Posts Tagged ‘CPU’

How Admission Control Really Works

May 2, 2016

confusionThere is a moment in every vSphere admin’s life when he faces vSphere Admission Control. Quite often this moment is not the most pleasant one. In one of my previous posts I talked about some of the common issues that Admission Control may cause and how to avoid them. And quite frankly Admission Control seems to do more harm than good in most vSphere environments.

Admission Control is a vSphere feature that is built to make sure that VMs with reservations can be restarted in a cluster if one of the cluster hosts fails. “Reservations” is the key word here.
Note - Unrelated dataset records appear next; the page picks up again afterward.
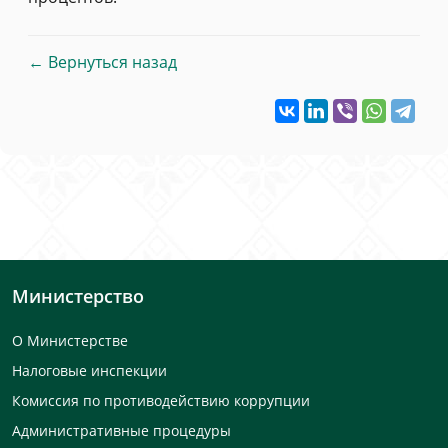
← Вернуться назад
Министерство
О Министерстве
Налоговые инспекции
Комиссия по противодействию коррупции
Административные процедуры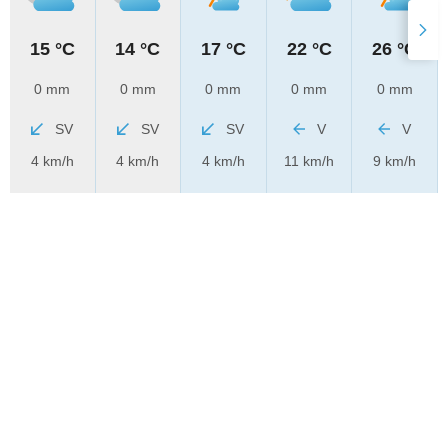
15 °C
14 °C
17 °C
22 °C
26 °C
0 mm
0 mm
0 mm
0 mm
0 mm
SV
SV
SV
V
V
4 km/h
4 km/h
4 km/h
11 km/h
9 km/h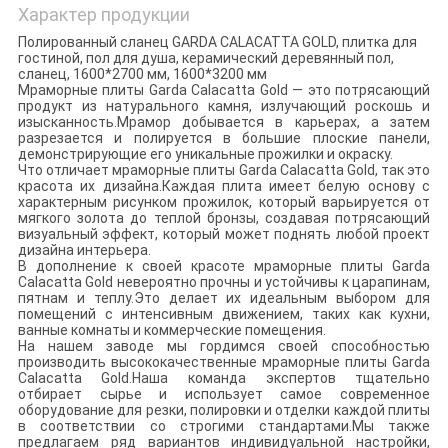
Характер продукции
Полированный сланец GARDA CALACATTA GOLD, плитка для
гостиной, пол для душа, керамический деревянный пол,
сланец, 1600*2700 мм, 1600*3200 мм
Мраморные плиты Garda Calacatta Gold — это потрясающий
продукт из натурального камня, излучающий роскошь и
изысканность.Мрамор добывается в карьерах, а затем
разрезается и полируется в большие плоские панели,
демонстрирующие его уникальные прожилки и окраску.
Что отличает мраморные плиты Garda Calacatta Gold, так это
красота их дизайна.Каждая плита имеет белую основу с
характерным рисунком прожилок, который варьируется от
мягкого золота до теплой бронзы, создавая потрясающий
визуальный эффект, который может поднять любой проект
дизайна интерьера.
В дополнение к своей красоте мраморные плиты Garda
Calacatta Gold невероятно прочны и устойчивы к царапинам,
пятнам и теплу.Это делает их идеальным выбором для
помещений с интенсивным движением, таких как кухни,
ванные комнаты и коммерческие помещения.
На нашем заводе мы гордимся своей способностью
производить высококачественные мраморные плиты Garda
Calacatta Gold.Наша команда экспертов тщательно
отбирает сырье и использует самое современное
оборудование для резки, полировки и отделки каждой плиты
в соответствии со строгими стандартами.Мы также
предлагаем ряд вариантов индивидуальной настройки,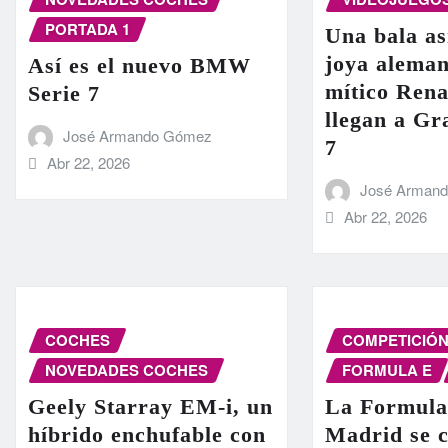
PORTADA 1
Una bala as
joya aleman
Así es el nuevo BMW
mítico Rena
Serie 7
llegan a G
José Armando Gómez
7
Abr 22, 2026
José Arman
Abr 22, 2026
COCHES
COMPETICIÓ
NOVEDADES COCHES
FORMULA E
Geely Starray EM-i, un
La Formula
híbrido enchufable con
Madrid se c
There is a common belief that Admission Control protects all other VMs as well, but that’s not true.

Let me go through all three vSphere Admission Control policies and explain why you’re better of disabling Admission Control altogether, as all of these policies give you little to no benefit.

Host failures cluster tolerates

This policy is the default when you deploy a vSphere cluster and policy which causes the most issues. “Host failures cluster tolerates” uses slots to determine if a VM is allowed to be powered on in a cluster. Depending on whether VM has CPU and memory reservations configured it can use one or more slots.

Slot Size

To determine the total number of slots for a cluster, Admission Control uses slot size. Slot size is either the default 32MHz and 128MB of RAM (for vSphere 6) or if you have VMs in the cluster configured with reservations, then the slot size will be calculated based on the maximum CPU/memory reservation. So say if you have 100 VMs, 98 of which have no reservations, one VM has 2 vCPUs and 8GB of memory reserved and another VM has 4 vCPUs and 4GB of memory reserved, then the slot size will jump from 32MHz / 128MB to 4 vCPUs / 8GB of memory. If you have 2.0 GHz CPUs on your hosts, the 4 vCPU reservation will be an equivalent of 8.0 GHz.

Total Number of Slots

Now that we know the slot size, which happens to be 8.0 GHz and 8GB of memory, we can calculate the total number of slots in the cluster. If you have 2 x 8 core CPUs and 256GB of RAM in each of 4 ESXi hosts, then your total amount of resources is 16 cores x 2.0 GHz x 4 hosts = 128 GHz and 256GB x 4 hosts = 1TB of RAM. If your slot size is 4 vCPUs and 8GB of RAM, you get 64 vCPUs / 4 vCPUs = 16 slots (you’ll get more for memory, but the least common denominator has to be used).

total_slots

Practical Use

Now if you configure to tolerate one host failure, you have to subtract four slots from the total number. Every VM, even if it doesn’t have reservations takes up one slot. And as a result you can power on maximum 12 VMs on your cluster. How does that sound?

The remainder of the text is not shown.